In response, a spokesperson for Trillium sent the following statement:
“From the first conversation that Trillium and New Hanover County leadership had about creating a long-term recovery program for people dealing with substance use disorders, we discussed replicating The Healing Place model. The Healing Place reports about 75% of alumni still in recovery one year after completing their program, as compared to the national average of around 50%. This unique social model recovery program has proven extraordinary success in helping people achieve recovery from substance use disorders for more than 40 years. We value our partnership with Coastal Horizons and have contracts with them to provide many services for members across our region. While they were among the potential providers to operate the site on Medical Center Drive, Trillium ultimately decided to contract with The Healing Place of Louisville, KY, the original developer of this highly successful model.”
In response to concerns about transparency and the overall change, the county said the Kentucky firm was always in the mix.
County Commission Chair Julia Olson-Boseman responded to the issue saying she is disappointed Coastal Horizons was not selected, but that she still supports the development of the facility.
“I believe that building the facility and having this type of treatment option available for anyone who needs it is the overarching goal,” she said. “That is my focus, because I know how critical the need is and how life changing this will be for men and women in our region.”

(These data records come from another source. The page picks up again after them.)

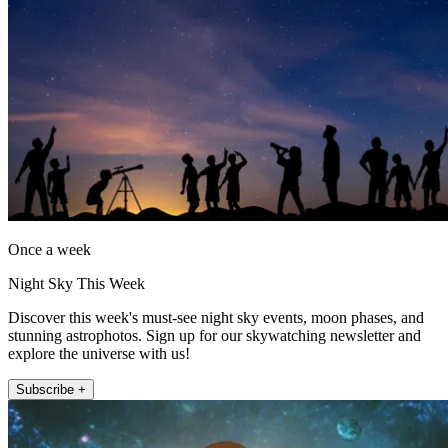
Once a week
Night Sky This Week
Discover this week's must-see night sky events, moon phases, and
stunning astrophotos. Sign up for our skywatching newsletter and
explore the universe with us!
Subscribe +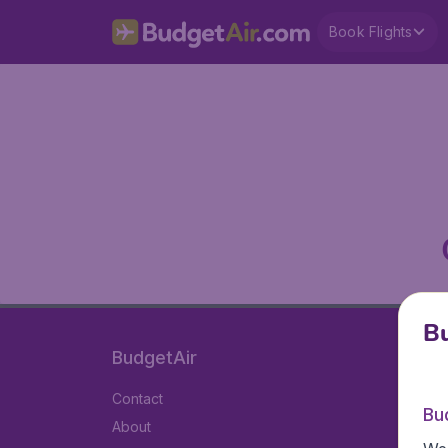
Book Flights
Bu
BudgetAir
Contact
Bu
About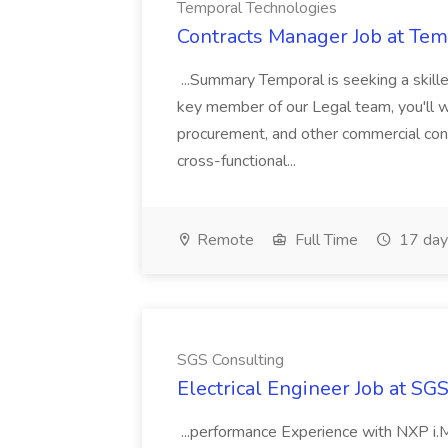
Temporal Technologies
Contracts Manager Job at Tem
...Summary Temporal is seeking a skill
key member of our Legal team, you'll w
procurement, and other commercial contr
cross-functional...
Remote
Full Time
17 day
SGS Consulting
Electrical Engineer Job at SG
...performance Experience with NXP i.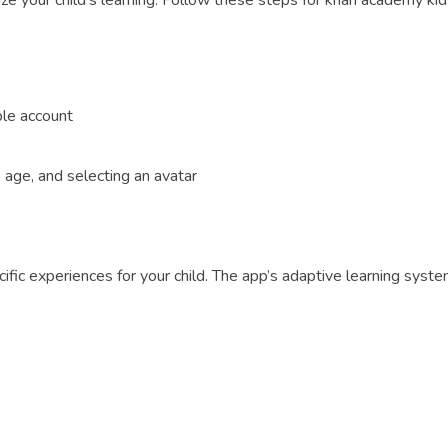
ze your child’s learning. Follow these steps for khan academy kids
’
ple account
, age, and selecting an avatar
cific experiences for your child. The app’s adaptive learning syste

Ultimately, Jones said Coastal Horizons also still believes there should be a substance abuse treatment center in Wilmington — they just think the original plan as presented to the community should be honored.
“There’s no question that a substance use disorder treatment facility in New Hanover County is going to go a long way to helping us address the opioid crisis,” he said. “However, the process has been incredibly flawed and it is a serious concern of Coastal and the board, if what appears to have happened actually is the case, and that is Coastal’s goodwill was used for the purpose of approving a special use permit, and then it was not given the opportunity to meaningfully engage in any substantive contract negotiations, that’s a concern to us, and I would imagine, it would be a serious concern for the community.”
Editor’s Note: Margaret Stargell, CEO of Coastal Horizons, is the sister of WECT News anchor Frances Weller.